**Task goal**
Only the lines below starting at the one containing "isim değiştirme nüfus müdürlüğü" and ending at the one containing "isim değiştirme programı" belong in the answer, each copied exactly.

+++ The input

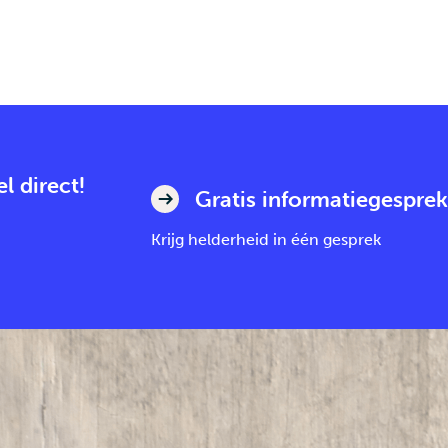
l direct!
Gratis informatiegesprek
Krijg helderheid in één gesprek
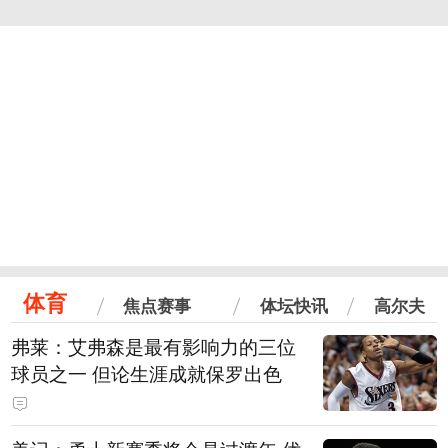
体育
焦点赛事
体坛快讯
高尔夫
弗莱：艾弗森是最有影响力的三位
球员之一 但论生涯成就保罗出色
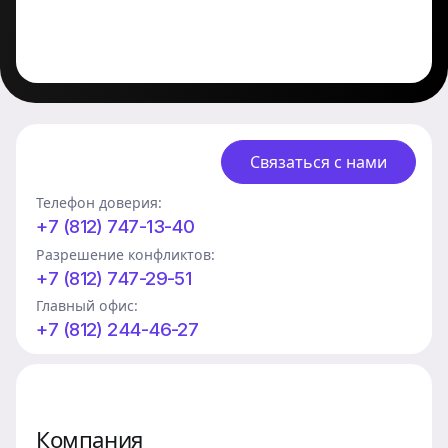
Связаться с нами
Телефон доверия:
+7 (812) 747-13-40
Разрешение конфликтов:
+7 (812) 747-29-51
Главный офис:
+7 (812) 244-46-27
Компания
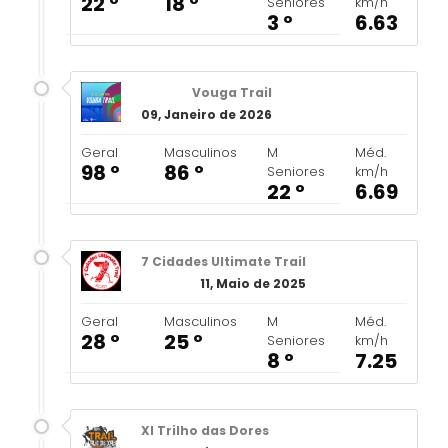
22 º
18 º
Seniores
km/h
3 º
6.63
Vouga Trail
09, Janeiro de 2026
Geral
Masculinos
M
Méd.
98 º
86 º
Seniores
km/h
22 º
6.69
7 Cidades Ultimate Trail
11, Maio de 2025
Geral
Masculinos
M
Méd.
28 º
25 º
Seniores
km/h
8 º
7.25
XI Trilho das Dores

++++++
+++ The input

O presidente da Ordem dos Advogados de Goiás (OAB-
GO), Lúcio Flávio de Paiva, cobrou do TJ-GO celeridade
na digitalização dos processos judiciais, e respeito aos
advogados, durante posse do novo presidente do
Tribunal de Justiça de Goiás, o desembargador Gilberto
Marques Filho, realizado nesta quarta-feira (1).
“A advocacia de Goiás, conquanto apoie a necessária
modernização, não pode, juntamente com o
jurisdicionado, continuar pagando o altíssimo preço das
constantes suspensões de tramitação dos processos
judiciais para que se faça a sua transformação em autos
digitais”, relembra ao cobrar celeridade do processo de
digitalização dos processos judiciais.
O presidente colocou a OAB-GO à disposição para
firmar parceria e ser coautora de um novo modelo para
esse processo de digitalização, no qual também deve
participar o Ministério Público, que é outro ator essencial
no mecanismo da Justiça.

++++++
+++ The input

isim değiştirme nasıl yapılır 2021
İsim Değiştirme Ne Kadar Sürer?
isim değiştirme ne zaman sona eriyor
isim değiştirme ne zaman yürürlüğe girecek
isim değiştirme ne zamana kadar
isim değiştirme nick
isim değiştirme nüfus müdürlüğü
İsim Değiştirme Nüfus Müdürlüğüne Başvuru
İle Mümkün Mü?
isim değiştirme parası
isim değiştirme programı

++++++

**Exercise result**
isim değiştirme nüfus müdürlüğü
İsim Değiştirme Nüfus Müdürlüğüne Başvuru
İle Mümkün Mü?
isim değiştirme parası
isim değiştirme programı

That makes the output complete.